Apprenticed to Leeds, he made his debut in a European Cup tie in
1969 just two days after his 18th birthday, but failed to win a
regular place in the side and moved on to Hull after 5 years with
Leeds. He also had a spell out in Hong Kong as a manager. His much
more famous younger brother was Tony, who won an FA Cup winners
medal with Spurs in 1981 and international recognition from the
Republic of Ireland.
Tom Galvin says: Chris is my Uncle and I have seen a couple of
vids of him playing. He was skillful and "masterminded the Cruyff
turn" so he tells me.
Emily Walker says: Chris is a family friend, he told me that he
was the first one to use the "step over" and how he used to trick
all the football players with it. He used to always practice it
when he was younger and now everyone does it!
Andrew Danskin says: I played with Chris at Leeds. We were
apprentices together. He was not a bad cricketer either, played for
Yorkshire Schoolboys. Good lad and we had some good times
Chris Galvin says: I have the same name as him so he must be a
legend...keep it up mate
Jane says: Iworked for Chris a few years ago in Paddock in the
chippy. He hated it! I think i was the first female that he had
ever had a decent conversation with about sport.

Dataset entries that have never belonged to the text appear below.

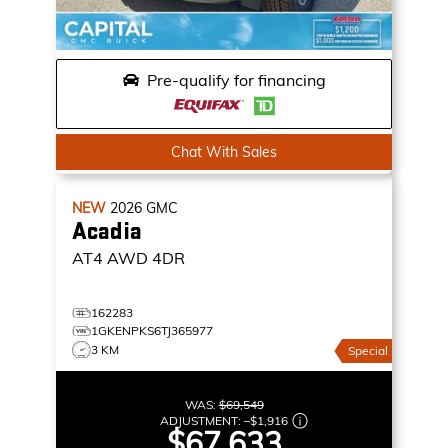
Pre-qualify for financing
Chat With Sales
NEW
2026
GMC
Acadia
AT4
AWD 4DR
162283
1GKENPKS6TJ365977
3 KM
Special
WAS:
$69,549
ADJUSTMENT:
–
$1,916
$67,633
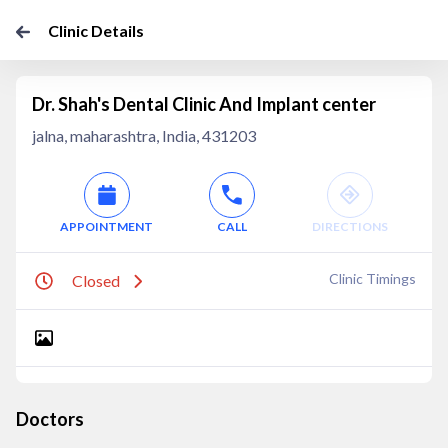
Clinic Details
Dr. Shah's Dental Clinic And Implant center
jalna, maharashtra, India, 431203
APPOINTMENT
CALL
DIRECTIONS
Clinic Timings
Closed
Doctors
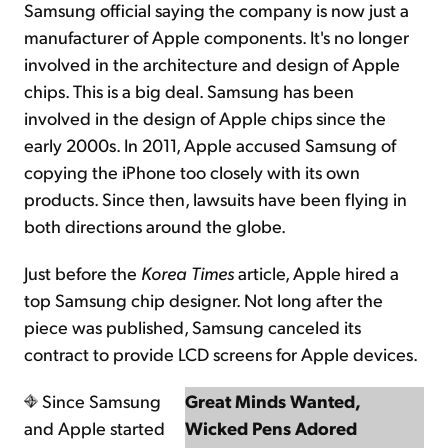
Samsung official saying the company is now just a
manufacturer of Apple components. It's no longer
involved in the architecture and design of Apple
chips. This is a big deal. Samsung has been
involved in the design of Apple chips since the
early 2000s. In 2011, Apple accused Samsung of
copying the iPhone too closely with its own
products. Since then, lawsuits have been flying in
both directions around the globe.
Just before the
Korea Times
article, Apple hired a
top Samsung chip designer. Not long after the
piece was published, Samsung canceled its
contract to provide LCD screens for Apple devices.
Since Samsung
Great Minds Wanted,
and Apple started
Wicked Pens Adored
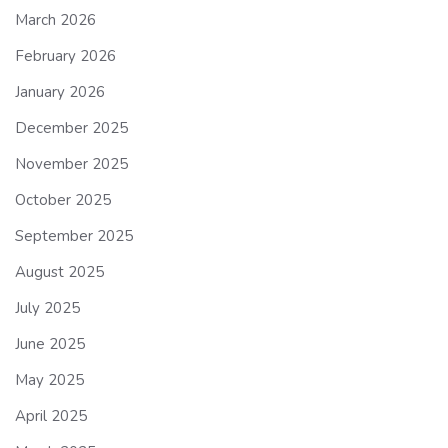
March 2026
February 2026
January 2026
December 2025
November 2025
October 2025
September 2025
August 2025
July 2025
June 2025
May 2025
April 2025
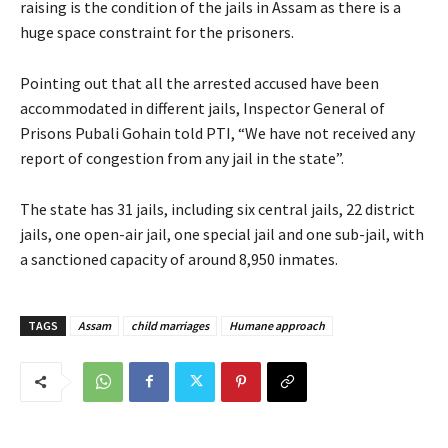
raising is the condition of the jails in Assam as there is a
huge space constraint for the prisoners.
Pointing out that all the arrested accused have been
accommodated in different jails, Inspector General of
Prisons Pubali Gohain told PTI, “We have not received any
report of congestion from any jail in the state”.
The state has 31 jails, including six central jails, 22 district
jails, one open-air jail, one special jail and one sub-jail, with
a sanctioned capacity of around 8,950 inmates.
TAGS
Assam
child marriages
Humane approach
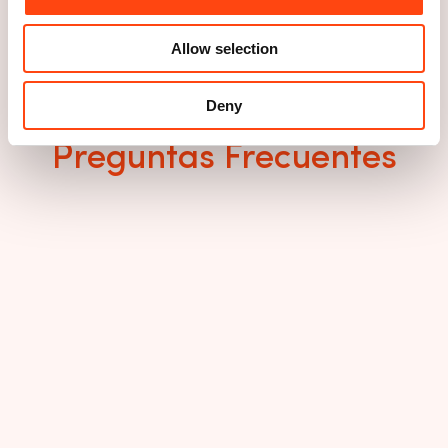
Allow selection
Deny
Preguntas Frecuentes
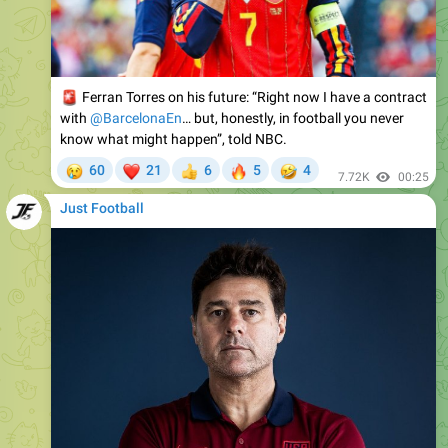
🚨
Ferran Torres on his future: “Right now I have a contract
with
@BarcelonaEn
… but, honestly, in football you never
know what might happen”, told NBC.
😢
❤
🔥
🤣
60
21
6
5
4
👍
7.72K
00:25
Just Football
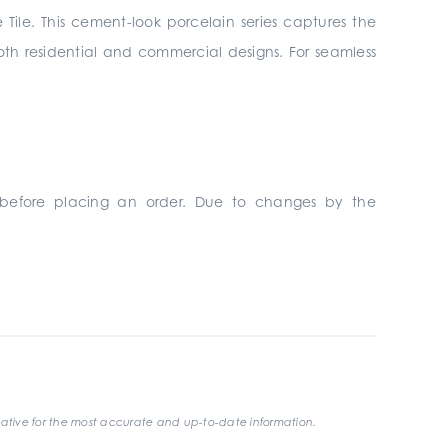
 Tile. This cement-look porcelain series captures the
 both residential and commercial designs. For seamless
 before placing an order. Due to changes by the
ative for the most accurate and up-to-date information.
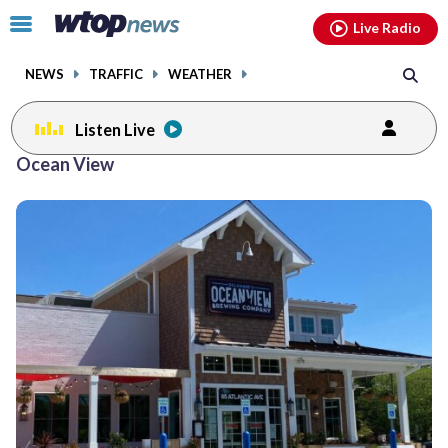
Email
facebook
instagram
x
tiktok
youtube
threads
Click
Live Radio
to
toggle
NEWS
TRAFFIC
WEATHER
navigation
menu.
Listen Live
Ocean View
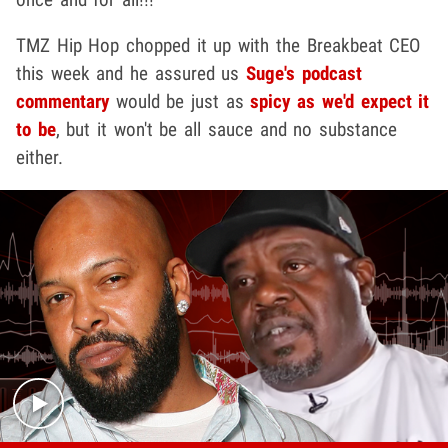
TMZ Hip Hop chopped it up with the Breakbeat CEO
this week and he assured us
Suge's podcast
commentary
would be just as
spicy as we'd expect it
to be
, but it won't be all sauce and no substance
either.
Play video content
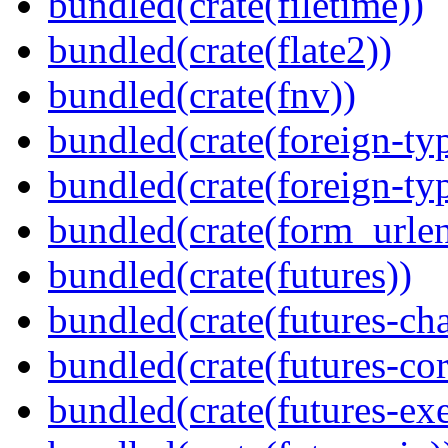
bundled(crate(filetime))
bundled(crate(flate2))
bundled(crate(fnv))
bundled(crate(foreign-ty
bundled(crate(foreign-ty
bundled(crate(form_urle
bundled(crate(futures))
bundled(crate(futures-ch
bundled(crate(futures-cor
bundled(crate(futures-exe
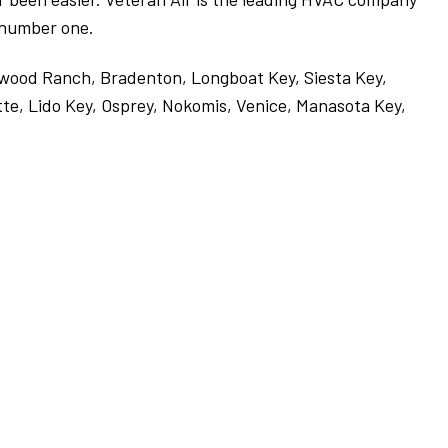
e number one.
ewood Ranch, Bradenton, Longboat Key, Siesta Key,
te, Lido Key, Osprey, Nokomis, Venice, Manasota Key,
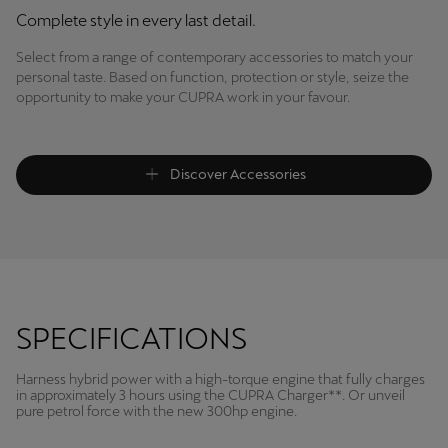
Complete style in every last detail.
Select from a range of contemporary accessories to match your
personal taste. Based on function, protection or style, seize the
opportunity to make your CUPRA work in your favour.
Discover Accessories
SPECIFICATIONS
Harness hybrid power with a high-torque engine that fully charges
in approximately 3 hours using the CUPRA Charger**. Or unveil
pure petrol force with the new 300hp engine.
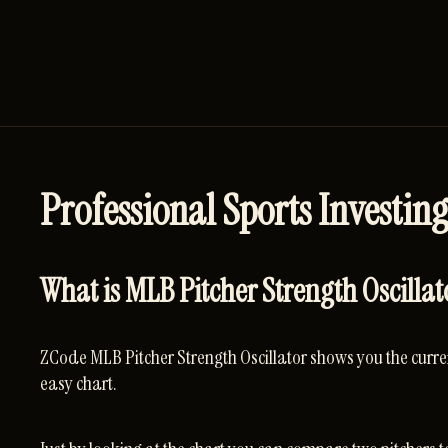
Professional Sports Investing
What is MLB Pitcher Strength Oscillat
ZCode MLB Pitcher Strength Oscillator shows you the curren
easy chart.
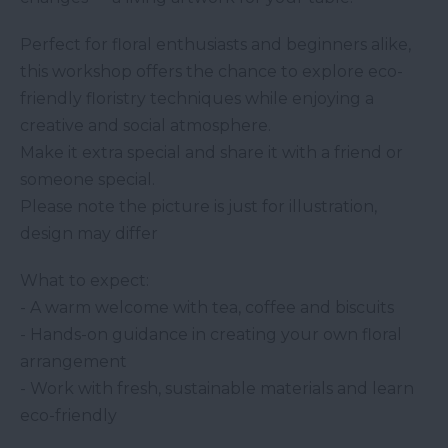
Perfect for floral enthusiasts and beginners alike,
this workshop offers the chance to explore eco-
friendly floristry techniques while enjoying a
creative and social atmosphere.
Make it extra special and share it with a friend or
someone special.
Please note the picture is just for illustration,
design may differ
What to expect:
- A warm welcome with tea, coffee and biscuits
- Hands-on guidance in creating your own floral
arrangement
- Work with fresh, sustainable materials and learn
eco-friendly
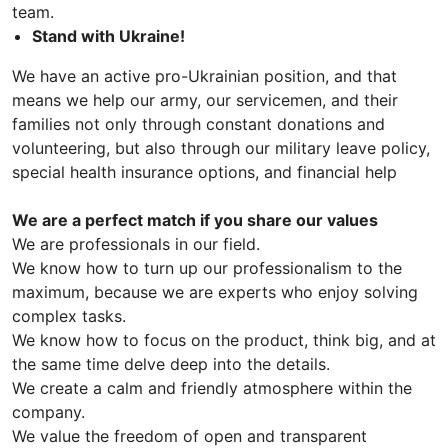
team.
Stand with Ukraine!
We have an active pro-Ukrainian position, and that
means we help our army, our servicemen, and their
families not only through constant donations and
volunteering, but also through our military leave policy,
special health insurance options, and financial help
We are a perfect match if you share our values
We are professionals in our field.
We know how to turn up our professionalism to the
maximum, because we are experts who enjoy solving
complex tasks.
We know how to focus on the product, think big, and at
the same time delve deep into the details.
We create a calm and friendly atmosphere within the
company.
We value the freedom of open and transparent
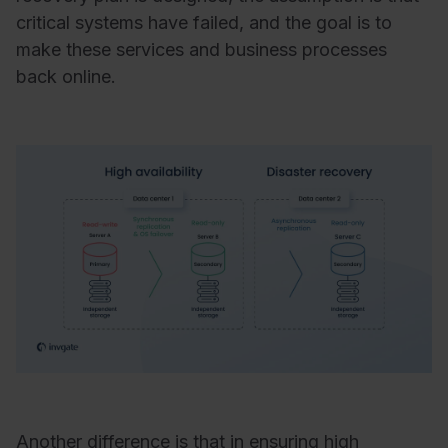
critical systems have failed, and the goal is to
make these services and business processes
back online.
Another difference is that in ensuring high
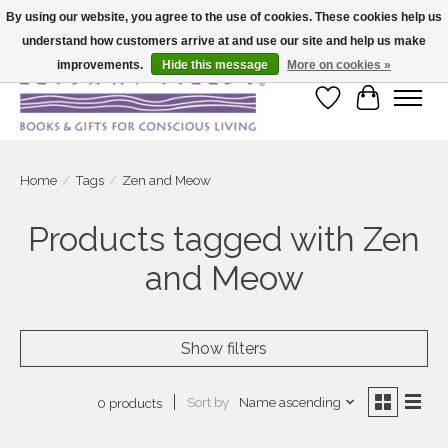
By using our website, you agree to the use of cookies. These cookies help us
understand how customers arrive at and use our site and help us make
Large selection of products and fast shipping!
improvements.
Hide this message
More on cookies »
Wish List
Cart
Home
/
Tags
/
Zen and Meow
Products tagged with Zen
and Meow
Show filters
Sort by
Name ascending
0 products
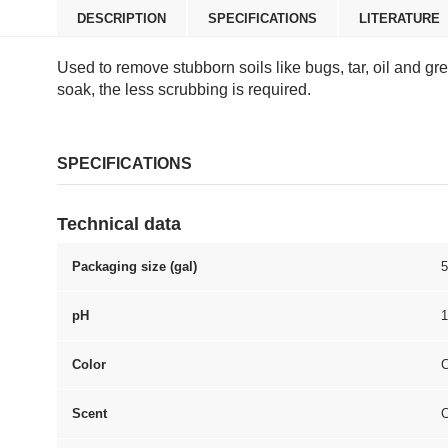
DESCRIPTION
SPECIFICATIONS
LITERATURE
Used to remove stubborn soils like bugs, tar, oil and g
soak, the less scrubbing is required.
SPECIFICATIONS
Technical data
Packaging size (gal)
5
pH
1
Color
C
Scent
C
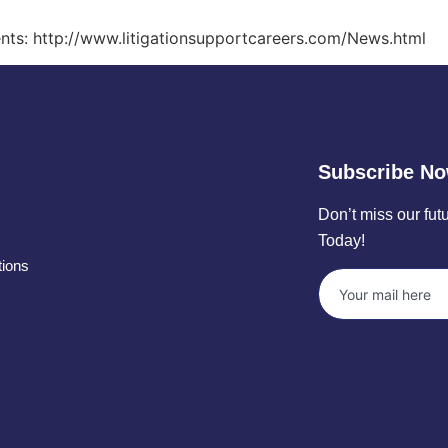
events: http://www.litigationsupportcareers.com/News.html
Subscribe N
Don’t miss our fu
Today!
tions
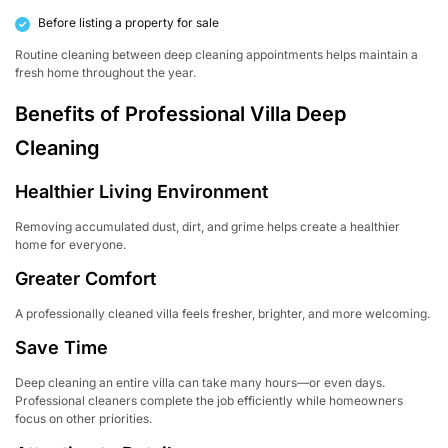
Before listing a property for sale
Routine cleaning between deep cleaning appointments helps maintain a
fresh home throughout the year.
Benefits of Professional Villa Deep
Cleaning
Healthier Living Environment
Removing accumulated dust, dirt, and grime helps create a healthier
home for everyone.
Greater Comfort
A professionally cleaned villa feels fresher, brighter, and more welcoming.
Save Time
Deep cleaning an entire villa can take many hours—or even days.
Professional cleaners complete the job efficiently while homeowners
focus on other priorities.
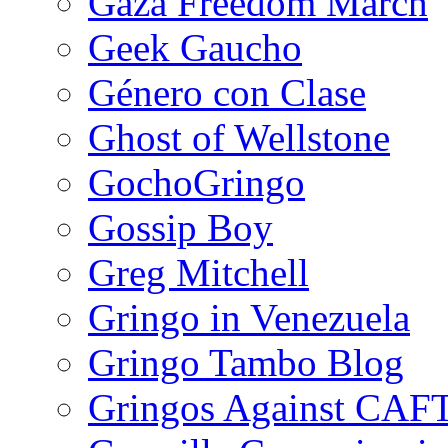
Gaza Freedom March
Geek Gaucho
Género con Clase
Ghost of Wellstone
GochoGringo
Gossip Boy
Greg Mitchell
Gringo in Venezuela
Gringo Tambo Blog
Gringos Against CAF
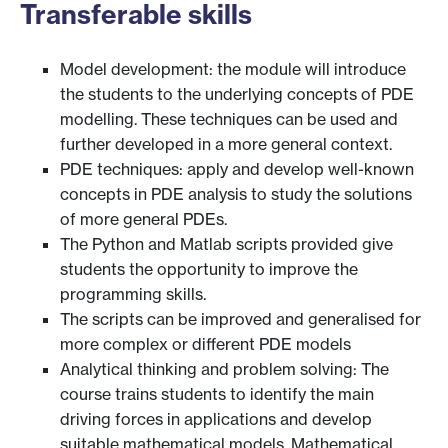
Transferable skills
Model development: the module will introduce
the students to the underlying concepts of PDE
modelling. These techniques can be used and
further developed in a more general context.
PDE techniques: apply and develop well-known
concepts in PDE analysis to study the solutions
of more general PDEs.
The Python and Matlab scripts provided give
students the opportunity to improve the
programming skills.
The scripts can be improved and generalised for
more complex or different PDE models
Analytical thinking and problem solving: The
course trains students to identify the main
driving forces in applications and develop
suitable mathematical models. Mathematical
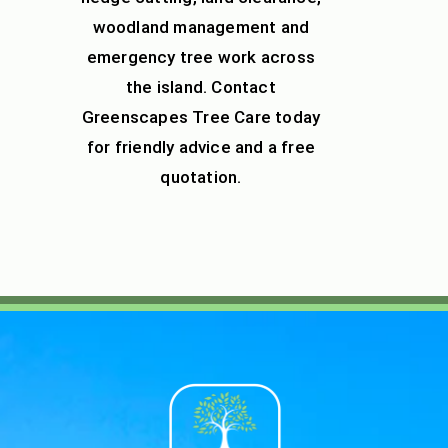
woodland management
and
emergency tree work across
the island. Contact
Greenscapes Tree Care today
for friendly advice and a free
quotation.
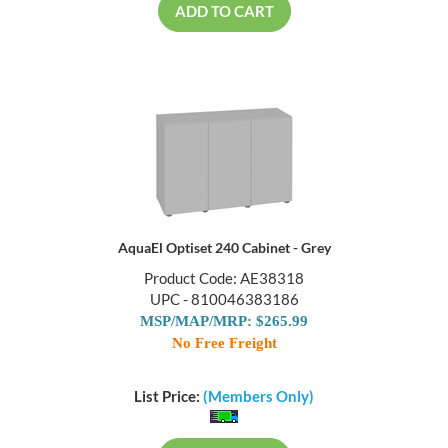
ADD TO CART
AquaEl Optiset 240 Cabinet - Grey
Product Code: AE38318
UPC - 810046383186
MSP/MAP/MRP: $265.99
No Free Freight
List Price:
(Members Only)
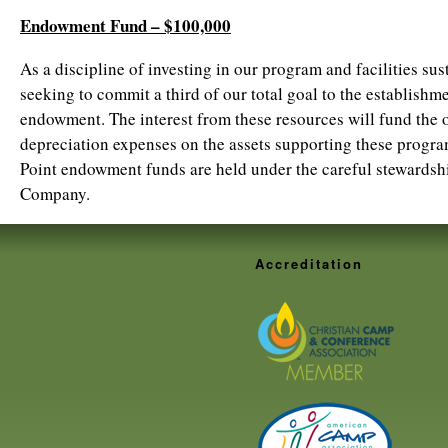
Endowment Fund – $100,000
As a discipline of investing in our program and facilities sust
seeking to commit a third of our total goal to the establish
endowment. The interest from these resources will fund the
depreciation expenses on the assets supporting these progra
Point endowment funds are held under the careful stewardsh
Company.
Accreditation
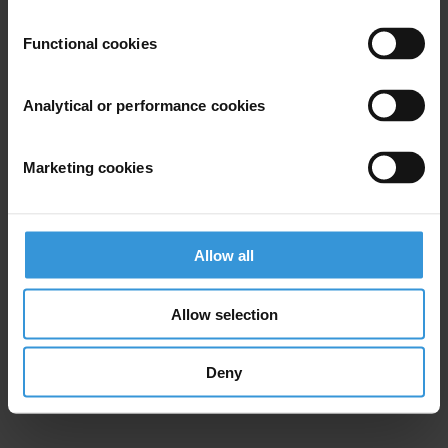
Functional cookies
Analytical or performance cookies
Marketing cookies
Allow all
Allow selection
Deny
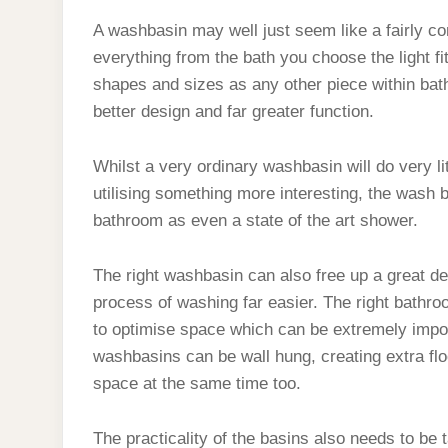
BASIN?
A washbasin may well just seem like a fairly co
everything from the bath you choose the light fi
shapes and sizes as any other piece within bath
better design and far greater function.
Whilst a very ordinary washbasin will do very li
utilising something more interesting, the wash b
bathroom as even a state of the art shower.
The right washbasin can also free up a great d
process of washing far easier. The right bathro
to optimise space which can be extremely impor
washbasins can be wall hung, creating extra flo
space at the same time too.
The practicality of the basins also needs to be 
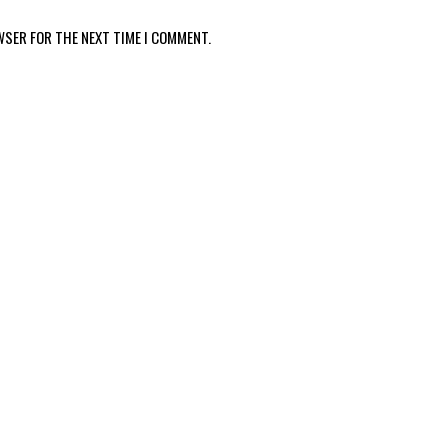
WSER FOR THE NEXT TIME I COMMENT.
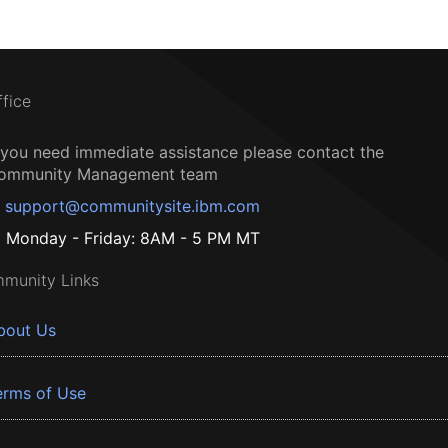
ffice
f you need immediate assistance please contact the
ommunity Management team
support@communitysite.ibm.com
Monday - Friday: 8AM - 5 PM MT
munity Links
bout Us
erms of Use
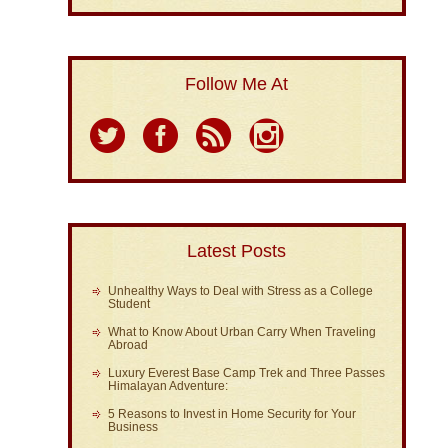
Follow Me At
Latest Posts
Unhealthy Ways to Deal with Stress as a College
Student
What to Know About Urban Carry When Traveling
Abroad
Luxury Everest Base Camp Trek and Three Passes
Himalayan Adventure:
5 Reasons to Invest in Home Security for Your
Business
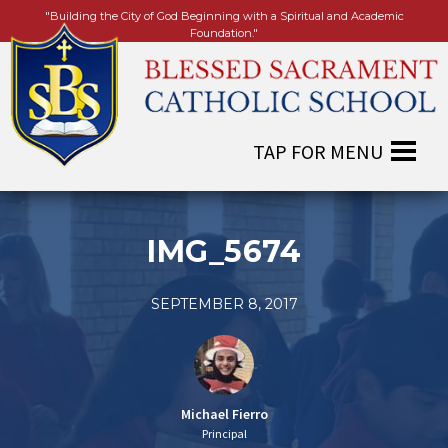
"Building the City of God Beginning with a Spiritual and Academic
Foundation."
IMG_5674
SEPTEMBER 8, 2017
Michael Fierro
Principal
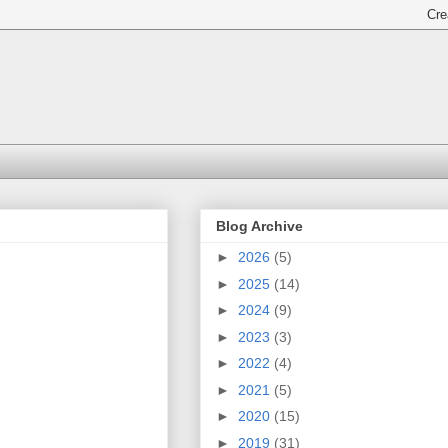
Blog Archive
►
2026
(5)
►
2025
(14)
►
2024
(9)
►
2023
(3)
►
2022
(4)
►
2021
(5)
►
2020
(15)
►
2019
(31)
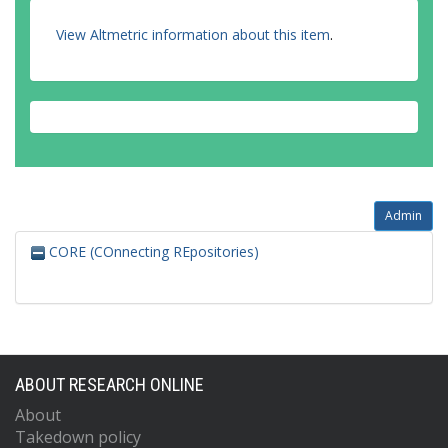
View Altmetric information about this item
.
Admin
CORE (COnnecting REpositories)
ABOUT RESEARCH ONLINE
About
Takedown policy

He was a Wolves
fan in those days(I hope he still takes the pills for it) Nice
bloke and nice family
Jeremy Walker says: Another Family Friend and like Emily,
witnessed at first hand Chris' genious talents on the pitch,
especially his step over tecnique which was always well reuirsed
and effective. He often made fools of his local mates when off duty
for Leeds during young lad kick abouts in Waterloo and Huddersfield
Sports Centre.Was great to see these natural talents at first hand.
A truly great footballer with a great sense of humour, on and off
the pitch. Still see him occasionally around Huddersfield.